§ **EXERCISE PROMPT**: Reproduce the listing below as it stands. Leave out each image.

┌──

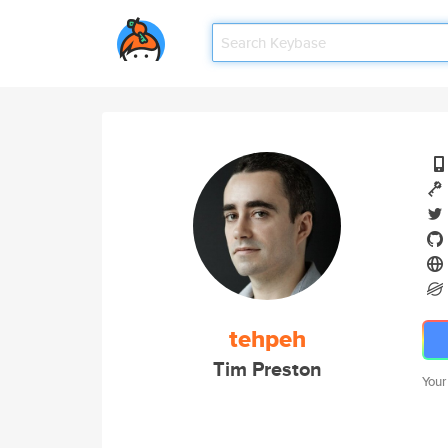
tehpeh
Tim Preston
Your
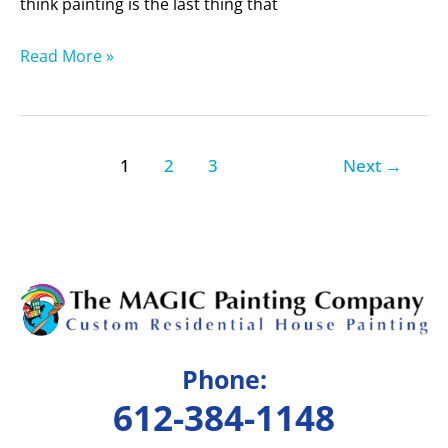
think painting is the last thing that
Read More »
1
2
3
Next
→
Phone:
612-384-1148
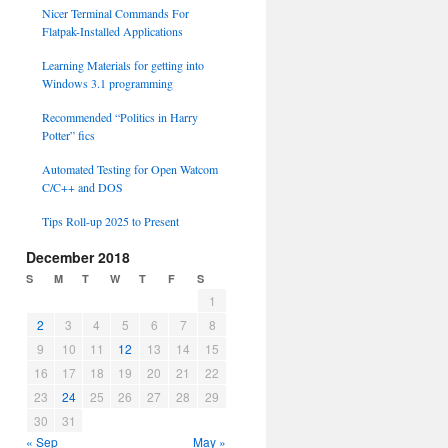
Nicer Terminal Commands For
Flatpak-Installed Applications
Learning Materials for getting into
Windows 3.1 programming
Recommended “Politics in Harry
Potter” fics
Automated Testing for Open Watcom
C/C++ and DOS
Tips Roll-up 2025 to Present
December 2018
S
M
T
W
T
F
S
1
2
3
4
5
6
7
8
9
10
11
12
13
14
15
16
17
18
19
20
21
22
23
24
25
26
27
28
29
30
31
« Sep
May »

└──

§ **EXPECTED ANSWER**:
tehpeh
Tim Preston
Your
think painting is the last thing that
Read More »
1
2
3
Next
→
Phone:
612-384-1148
Nicer Terminal Commands For
Flatpak-Installed Applications
Learning Materials for getting into
Windows 3.1 programming
Recommended “Politics in Harry
Potter” fics
Automated Testing for Open Watcom
C/C++ and DOS
Tips Roll-up 2025 to Present
December 2018
S
M
T
W
T
F
S
1
2
3
4
5
6
7
8
9
10
11
12
13
14
15
16
17
18
19
20
21
22
23
24
25
26
27
28
29
30
31
« Sep
May »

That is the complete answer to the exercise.